_Try it_
The result should be every line in the material below containing the string "могут".
|---|
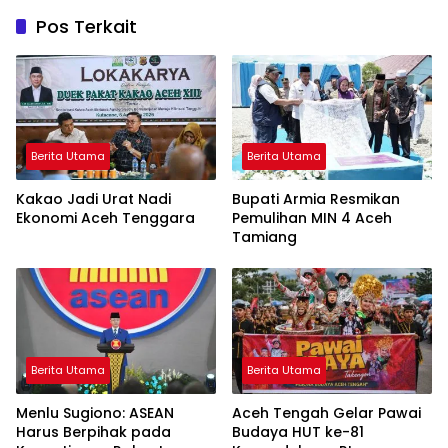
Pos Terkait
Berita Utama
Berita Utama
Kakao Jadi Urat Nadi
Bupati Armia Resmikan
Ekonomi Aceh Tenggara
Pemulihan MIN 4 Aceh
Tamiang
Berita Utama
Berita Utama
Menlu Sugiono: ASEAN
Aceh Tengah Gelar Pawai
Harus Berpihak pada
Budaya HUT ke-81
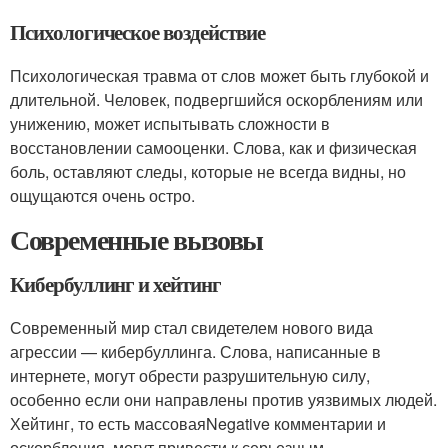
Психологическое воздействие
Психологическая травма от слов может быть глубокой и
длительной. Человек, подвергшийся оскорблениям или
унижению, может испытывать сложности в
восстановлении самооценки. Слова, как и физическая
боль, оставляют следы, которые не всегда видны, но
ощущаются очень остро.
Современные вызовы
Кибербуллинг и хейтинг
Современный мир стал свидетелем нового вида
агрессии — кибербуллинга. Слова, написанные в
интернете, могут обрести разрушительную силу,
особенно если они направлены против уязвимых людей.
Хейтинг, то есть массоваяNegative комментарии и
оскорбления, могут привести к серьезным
|---|
_Response to the task_
интернете, могут обрести разрушительную силу,
оскорбления, могут привести к серьезным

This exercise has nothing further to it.